This situation is analogous to the issue addressed by this Court in Doe v. United States, 487 U.S. 201 (1988). In Doe, the government sought to obtain bank records controlled by "John Doe", the target of a federal grand jury investigation. Under the law of the Cayman Islands and Bermuda, where the bank was located, the government could only obtain these records with Doe's consent. The government unsuccessfully sought an order from a federal district court requiring Doe to execute the consent forms. The Supreme Court, however, rejected a Fifth Amendment challenge to the proposed order holding that the execution of the consent forms was non-testimonial.
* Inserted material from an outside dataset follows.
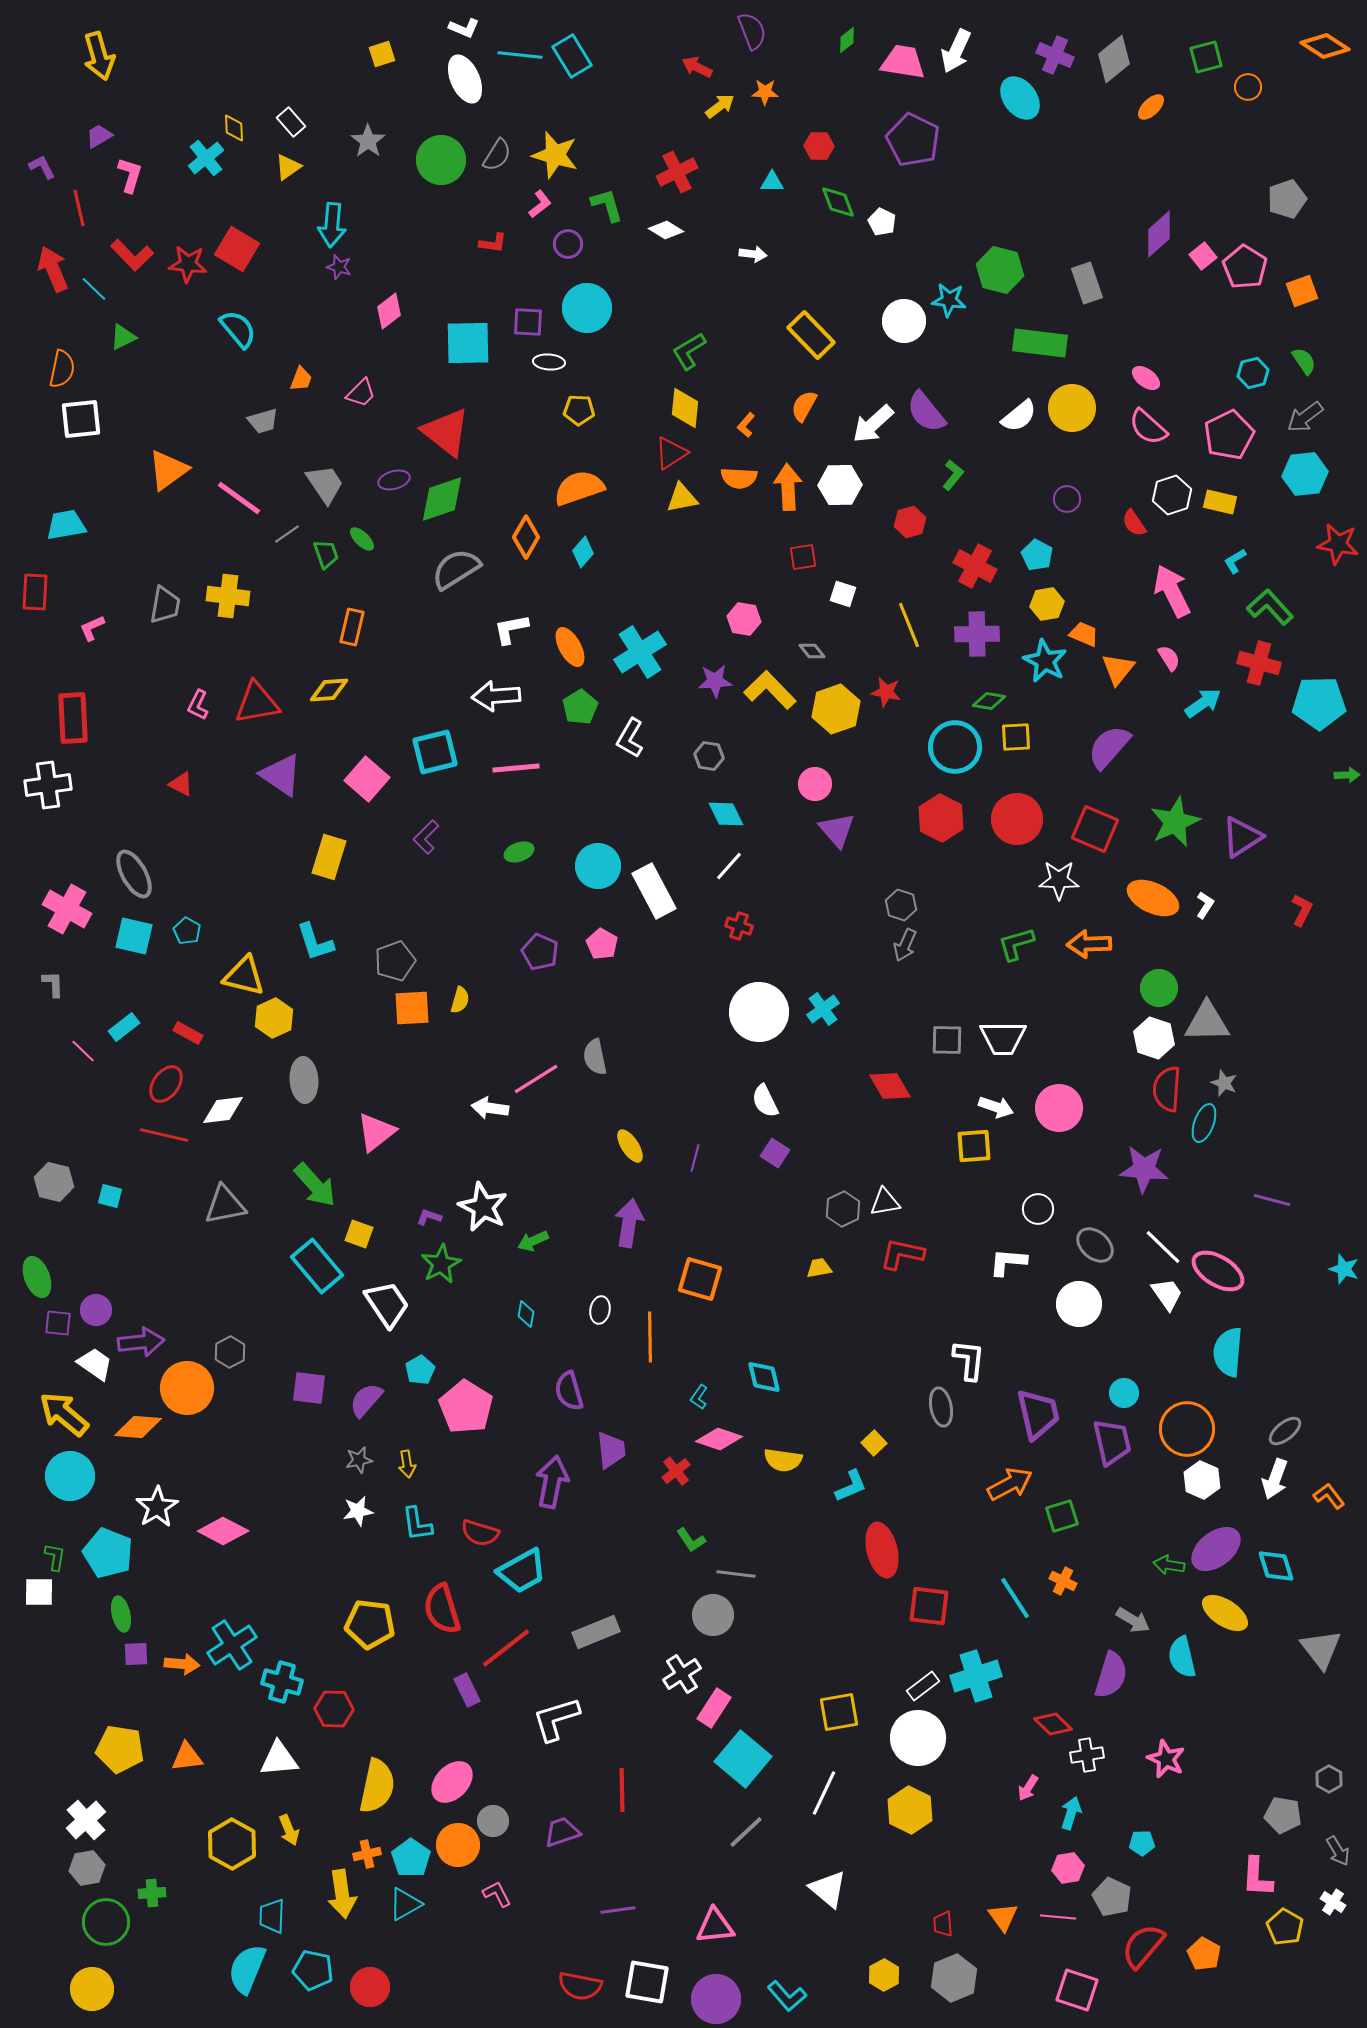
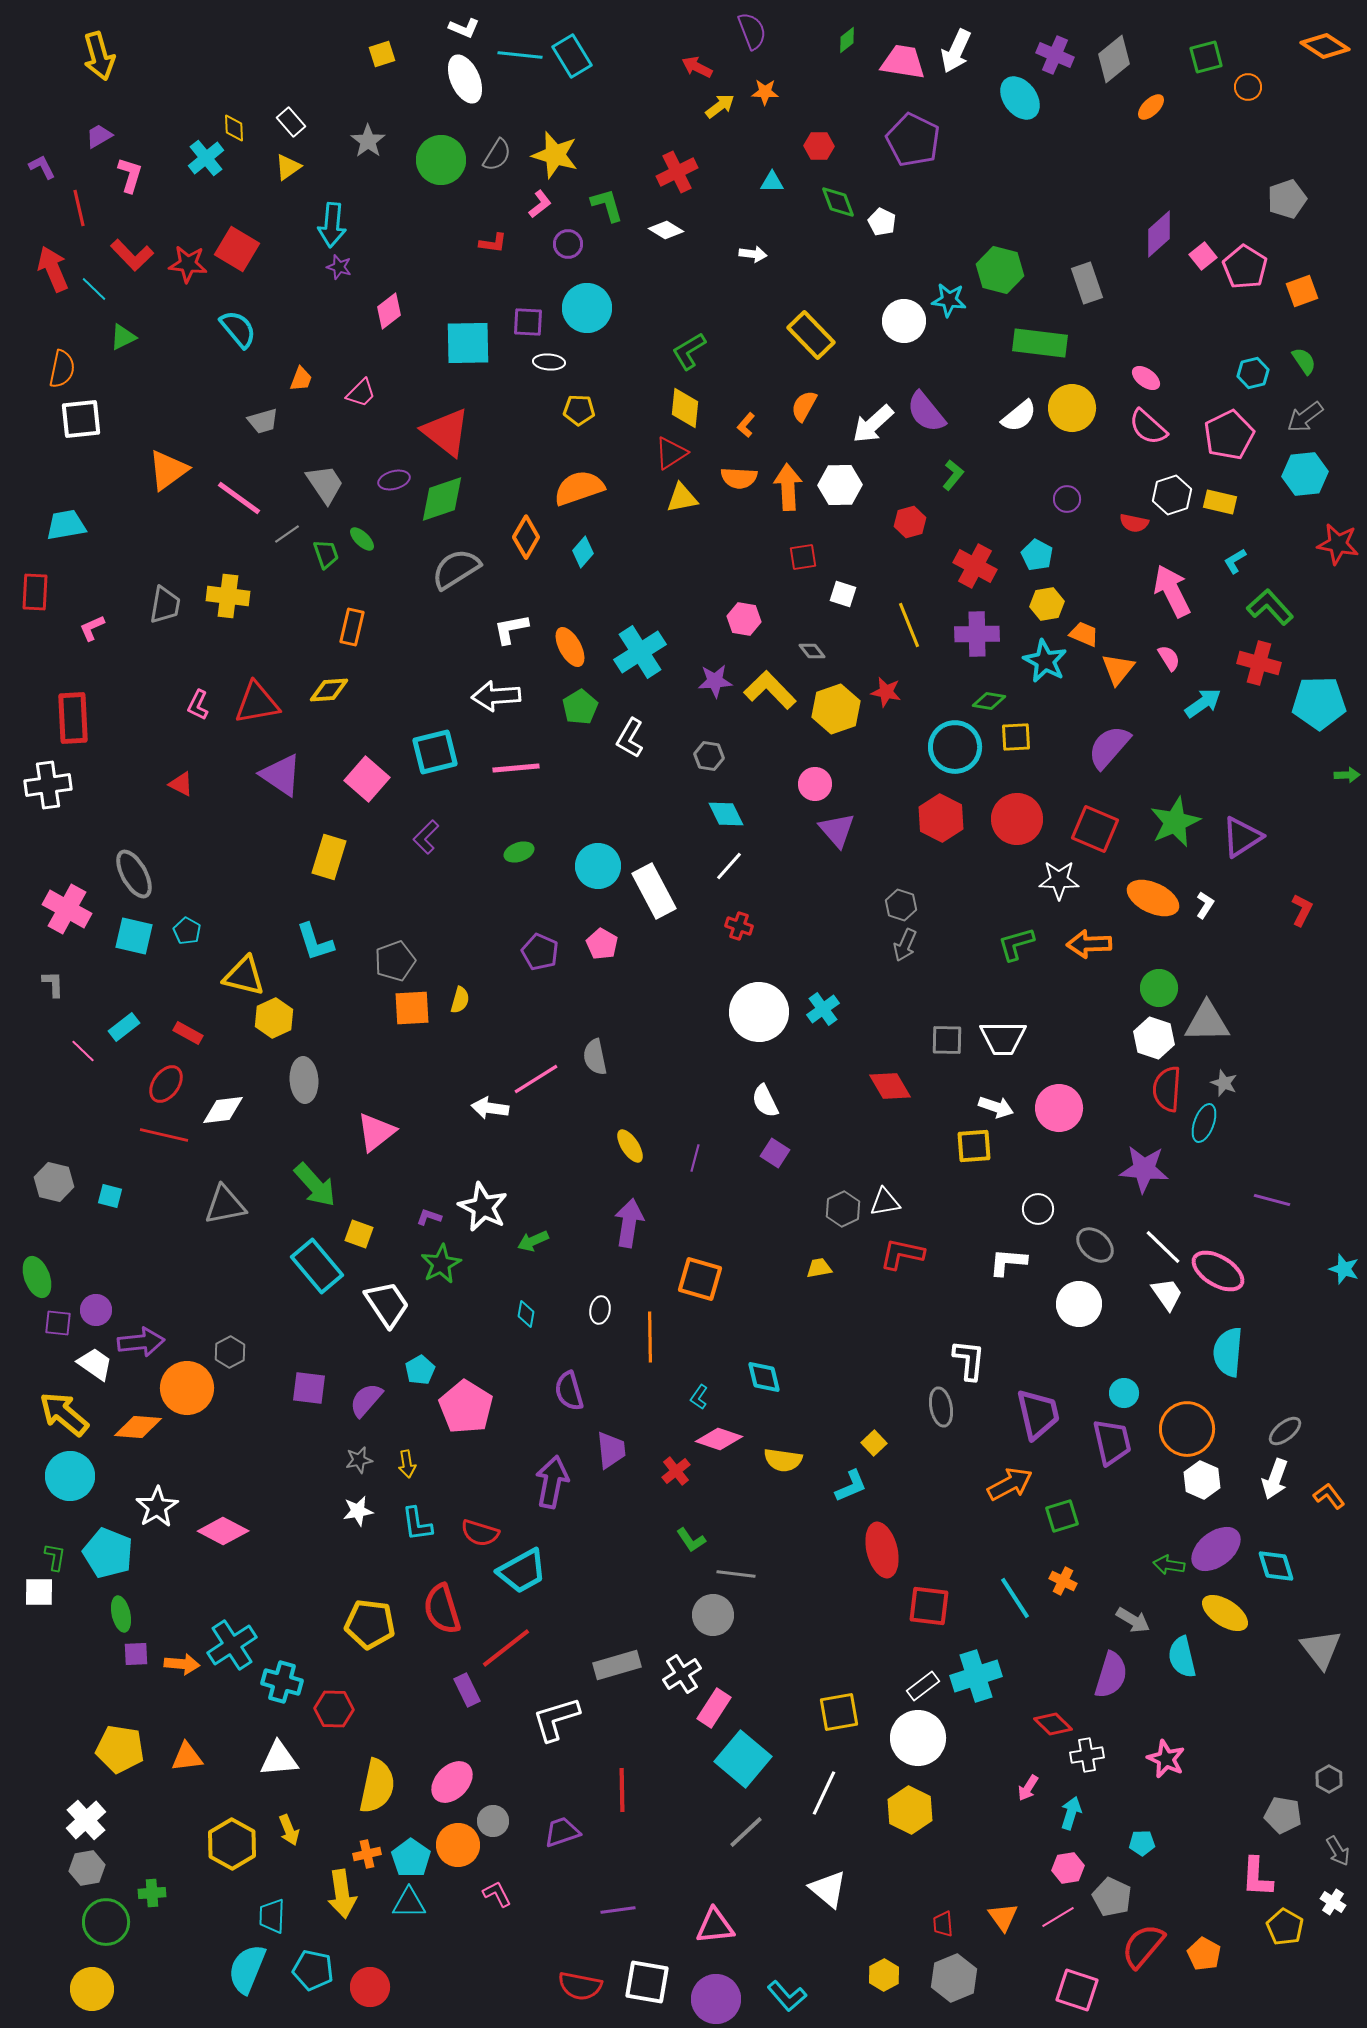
red semicircle at (1134, 523): rotated 44 degrees counterclockwise
gray rectangle at (596, 1632): moved 21 px right, 33 px down; rotated 6 degrees clockwise
cyan triangle at (405, 1904): moved 4 px right, 1 px up; rotated 30 degrees clockwise
pink line at (1058, 1917): rotated 36 degrees counterclockwise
This Court based its decision on the fact that the form did not make reference to specific accounts but only authorized the disclosure of accounts, if any, Doe may have in the foreign banks. "By signing the form, Doe makes no statement, explicit or implicit regarding the existence of a foreign bank account." Doe, 487 U.S. at 222. Significantly, this Court noted that any records obtained from the bank would not fall within the scope of Doe's Fifth Amendment privilege. The CCA's mandatory key escrow is similar to the consent form in Doe. Registration of the key, like the consent form, does not make statement regarding the existence of encrypted communications much less inform the government as to individual communications or information the user has encrypted. It follows then that information obtained by the government pursuant to a valid court order, like the records obtained from the bank, would not be within the scope of Petitioner's Fifth Amendment privilege.

The encryption key can only become self incriminating if future acts by the user subject him to criminal investigation. This Court addressed this issue in Freed, 401 U.S. at 606-607. In Freed, the Supreme Court upheld a National Firearms Act registration requirement against a Fifth Amendment claim that the information disclosed by registering might be used against the defendant if he committed an offense with a firearm in the future. 401 U.S. at 606. This Court stated that such a concern "assumes the existence of a periphery of the Self- Incrimination Clause which protects a person against incrimination not only against past or present transgressions but which supplies insulation for a career of crime about to be launched. We cannot give the self-incrimination Clause such an expansive interpretation." Id. This leads to the conclusion that, if a user of registered encryption later subjects himself to criminal investigation and the escrowed key is used to decrypt information pursuant to a valid court order, the original registration of the key will not become testimonial or self incriminating as a result.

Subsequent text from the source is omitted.